Novo modelo prevê seguimento mais próximo de doentes mentais

Escola de Saúde Pública propõe pagamento anual a equipas para seguir crianças e verba integrada em casos graves

A Escola Nacional de Saúde Pública apresenta hoje um novo modelo de financiamento na área da saúde mental, que propõe novas formas de pagamento, nos hospitais e centros de saúde, que apostam na prevenção, diagnóstico precoce e num seguimento mais próximo dos doentes graves. Como? Nos centros de saúde com pagamentos adicionais e indicadores na área da infância e depressão. Nos hospitais com um pagamento pelo seguimento do doente em vez do atual que é pelo número de consultas e internamentos. Um estudo recente apontava para uma prevalência de doenças mentais na população portuguesa de 31, 2% em 2015.
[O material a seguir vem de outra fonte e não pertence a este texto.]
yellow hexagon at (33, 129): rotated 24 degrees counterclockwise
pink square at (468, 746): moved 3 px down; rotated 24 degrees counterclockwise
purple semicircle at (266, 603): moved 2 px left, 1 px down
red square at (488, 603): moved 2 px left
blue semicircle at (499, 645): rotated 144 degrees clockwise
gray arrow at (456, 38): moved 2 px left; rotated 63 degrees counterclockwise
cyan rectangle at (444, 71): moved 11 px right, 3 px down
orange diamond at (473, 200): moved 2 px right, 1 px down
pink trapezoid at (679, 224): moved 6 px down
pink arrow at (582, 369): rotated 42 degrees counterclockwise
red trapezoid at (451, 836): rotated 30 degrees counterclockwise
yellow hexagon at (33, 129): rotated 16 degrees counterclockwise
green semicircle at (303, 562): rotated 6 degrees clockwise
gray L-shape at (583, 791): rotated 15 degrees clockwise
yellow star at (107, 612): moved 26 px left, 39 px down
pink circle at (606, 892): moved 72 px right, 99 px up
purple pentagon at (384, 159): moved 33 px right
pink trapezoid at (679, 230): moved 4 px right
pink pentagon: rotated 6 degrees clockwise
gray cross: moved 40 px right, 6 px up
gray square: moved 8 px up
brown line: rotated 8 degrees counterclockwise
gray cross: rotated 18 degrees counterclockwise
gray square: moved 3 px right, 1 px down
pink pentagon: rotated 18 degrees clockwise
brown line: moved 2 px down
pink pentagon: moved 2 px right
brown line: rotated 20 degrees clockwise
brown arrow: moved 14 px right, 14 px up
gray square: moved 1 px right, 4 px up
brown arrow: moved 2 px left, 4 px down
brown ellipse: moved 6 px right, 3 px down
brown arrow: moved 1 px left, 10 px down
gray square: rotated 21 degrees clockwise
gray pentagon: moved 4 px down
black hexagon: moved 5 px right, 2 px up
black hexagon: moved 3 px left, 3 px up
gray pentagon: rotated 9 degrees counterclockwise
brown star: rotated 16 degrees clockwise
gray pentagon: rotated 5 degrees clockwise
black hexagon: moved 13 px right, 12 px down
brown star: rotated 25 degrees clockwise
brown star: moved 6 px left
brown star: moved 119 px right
O projeto sobre pagamentos inovadores para o sistema de saúde mental português, financiando pelo EEA Grants, demorou dois anos. Na análise ao modelo atual, a equipa da Escola Nacional de Saúde Pública encontrou várias limitações como as longas listas de utentes dos médicos de família, falta de indicadores para a saúde mental, um modelo de financiamento, como referem nas conclusões, que "não favorece as melhores práticas em saúde mental, principalmente porque incentiva o volume de serviços e não o seguimento continuados dos doentes" e sem incentivos à articulação dos vários tipos de cuidados.

O trabalho focou-se, por isso, em quatro áreas: prevenção de perturbações mentais no início da vida, deteção de problemas na infância e adolescência, um modelo colaborativo para a depressão e um pagamento integrado por doente com problemas de saúde mental graves. "Propomos duas ideias principais: pagamento para seguimento de um doente e indicadores de qualidade e que o financiamento varie em função da qualidade. Queremos que os centros de saúde e os hospitais que fazem bem sejam recompensados e os que fazem mal sejam penalizados. Se um hospital tem muitos doentes reinternados é porque algo está a funcional mal", explica o coordenador, Julian Perelman.

Seguir desde os primeiros anos

Defendem a criação de um pagamento mensal à equipa de família, nos centros de saúde, para fazerem o seguimento nos primeiros três anos de vida de crianças em risco ou com necessidades especiais, tal como nas crianças e adolescentes. Propõem a criação de indicadores na contratualização como a percentagem de jovens que realizaram avaliação e diagnóstico, a disponibilidade de um psicólogo integrado com a equipa de saúde mental que faça consultas e discuta casos com os médicos de família e uma ligação com os hospitais, com um médico de família de referência para a saúde mental por centro de saúde para os casos de depressão e um indicador da proporção de utentes avaliados e tratamentos iniciados.

"A nossa proposta tenta refletir a questão de como podemos atuar na prevenção da saúde mental e depressão cedo na vida. O não reconhecimento de um problema nos adultos é grave, mas em crianças é gravíssimo. Têm um impacto muito grande ao longo da vida", aponta. No caso do seguimento nos primeiros três anos de vida estimam um pagamento de 300 euros por ano por criança, o que levaria o a despender entre um e 2,5 milhões de euros em financiamento. Para a depressão haveria uma compensação de 125 euros para o médico de família de referência e igual valor para o especialista do hospital. O custo anual seria de 1,5 milhões por ano. Os incentivos não teriam custos adicionais porque seria para redistribuir o que já existe.

Para as doenças mentais graves propõem um pagamento integrado anual, que cubra as consultas, exames, internamentos e medicação. Só poderão integrar este programa as unidades com equipas de saúde mental na comunidade e com protocolos com centros de saúde, cuidados continuados e autarquias. A fórmula defendida para acompanhar os doentes e permitir a reintegração social e profissional. "O que propomos é gastar o mesmo de forma diferente. Por exemplo, um doente com esquizofrenia na fase inicial custa entre os 2000 e 3500 euros. Numa fase mais controlada, não ultrapassa os dois mil", diz.

Álvaro de Carvalho, coordenador do Programa Nacional de Saúde Mental, defende que este "é o modelo que vai viabilizar as equipas de saúde mental e o trabalho comunitário". O mesmo já foi apresentado ao secretário de Estado da Saúde Mental. "Mostrou-se muito favorável, quanto ao ministro não sei qual será a decisão", refere.